Antoine’s close contacts have had to self-isoalte as well. Both her children have pre-existing conditions, so she’s had to keep her distance at home.
“It’s horrible because our our family’s a very tight-knit family,” Antoine said. ”
“My hands are all bleached because I’m constantly wiping things down and trying to stay safe. We have the windows open all the time, just trying to get fresh air in here.”
She said when the clinic announced they were closing due to a positive case of COVID-19 found at the health centre, many people in the community started to panic.
In order to quell some of the fears, she decided step out in front of the rumours and address the issue on Facebook.
“I needed to be honest and tell people it was me. I obviously wasn’t my fault that I got this. I tried in every way super diligent to keep it away from myself, but it can happen to anyone.”

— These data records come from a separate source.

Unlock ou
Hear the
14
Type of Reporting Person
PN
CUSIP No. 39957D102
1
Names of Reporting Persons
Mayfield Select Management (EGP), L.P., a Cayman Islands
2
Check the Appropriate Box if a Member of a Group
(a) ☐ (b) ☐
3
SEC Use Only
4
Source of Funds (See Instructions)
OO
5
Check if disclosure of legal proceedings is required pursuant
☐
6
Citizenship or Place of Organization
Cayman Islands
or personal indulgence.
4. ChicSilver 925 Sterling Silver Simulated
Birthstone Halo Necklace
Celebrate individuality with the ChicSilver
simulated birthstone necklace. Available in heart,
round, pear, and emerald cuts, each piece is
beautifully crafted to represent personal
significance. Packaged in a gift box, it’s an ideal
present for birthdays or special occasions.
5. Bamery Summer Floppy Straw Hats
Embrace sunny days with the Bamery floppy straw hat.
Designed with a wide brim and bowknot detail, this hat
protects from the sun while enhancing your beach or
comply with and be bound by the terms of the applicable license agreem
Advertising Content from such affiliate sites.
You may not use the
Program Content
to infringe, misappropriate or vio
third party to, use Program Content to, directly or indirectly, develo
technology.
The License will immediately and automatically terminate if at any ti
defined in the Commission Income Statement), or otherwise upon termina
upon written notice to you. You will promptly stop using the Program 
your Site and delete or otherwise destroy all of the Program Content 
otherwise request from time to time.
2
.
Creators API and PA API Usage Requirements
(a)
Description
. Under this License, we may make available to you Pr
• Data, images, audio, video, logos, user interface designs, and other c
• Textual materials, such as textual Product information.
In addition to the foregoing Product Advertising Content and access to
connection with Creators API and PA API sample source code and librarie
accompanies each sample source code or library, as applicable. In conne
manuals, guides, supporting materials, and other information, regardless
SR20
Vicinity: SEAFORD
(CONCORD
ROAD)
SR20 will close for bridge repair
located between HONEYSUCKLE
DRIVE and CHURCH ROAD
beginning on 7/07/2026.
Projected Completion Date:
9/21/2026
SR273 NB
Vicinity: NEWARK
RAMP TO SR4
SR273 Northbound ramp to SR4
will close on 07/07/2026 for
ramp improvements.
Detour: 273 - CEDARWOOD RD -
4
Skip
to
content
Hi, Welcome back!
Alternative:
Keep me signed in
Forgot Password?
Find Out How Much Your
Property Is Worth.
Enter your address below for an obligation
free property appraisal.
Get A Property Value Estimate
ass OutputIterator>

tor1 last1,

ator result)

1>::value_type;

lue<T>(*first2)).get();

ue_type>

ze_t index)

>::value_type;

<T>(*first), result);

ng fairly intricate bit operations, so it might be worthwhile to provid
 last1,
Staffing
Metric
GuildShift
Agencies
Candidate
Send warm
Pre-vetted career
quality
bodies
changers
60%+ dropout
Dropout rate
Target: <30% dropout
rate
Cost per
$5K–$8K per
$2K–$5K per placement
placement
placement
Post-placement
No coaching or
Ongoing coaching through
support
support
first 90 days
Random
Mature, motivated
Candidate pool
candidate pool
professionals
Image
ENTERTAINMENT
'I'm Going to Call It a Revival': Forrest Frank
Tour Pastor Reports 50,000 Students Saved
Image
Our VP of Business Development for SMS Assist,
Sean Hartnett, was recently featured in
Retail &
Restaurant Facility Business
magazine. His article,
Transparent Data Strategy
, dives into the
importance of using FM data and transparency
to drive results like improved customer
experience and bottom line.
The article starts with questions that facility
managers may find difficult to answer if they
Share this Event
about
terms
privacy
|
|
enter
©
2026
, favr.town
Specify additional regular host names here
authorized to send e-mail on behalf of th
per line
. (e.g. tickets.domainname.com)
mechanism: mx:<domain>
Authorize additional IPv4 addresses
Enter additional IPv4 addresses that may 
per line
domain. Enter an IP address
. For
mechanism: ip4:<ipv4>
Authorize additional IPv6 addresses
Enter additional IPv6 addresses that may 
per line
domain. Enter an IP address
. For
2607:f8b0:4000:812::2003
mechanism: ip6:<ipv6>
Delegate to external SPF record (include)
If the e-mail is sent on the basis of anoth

Antoine started self-isolating before she tested positive for the virus. As of Monday, she is on day 11 of quarantining. When the 14 days are up, she will be swabbed not once but twice over two days for the virus, since she is a health-care professional.
Only if both those tests come back negative will she be allowed to get back to work.
As for the clinic — the only clinic in the Verona area — it will remain closed until public health reassesses the situation, most likely in early April.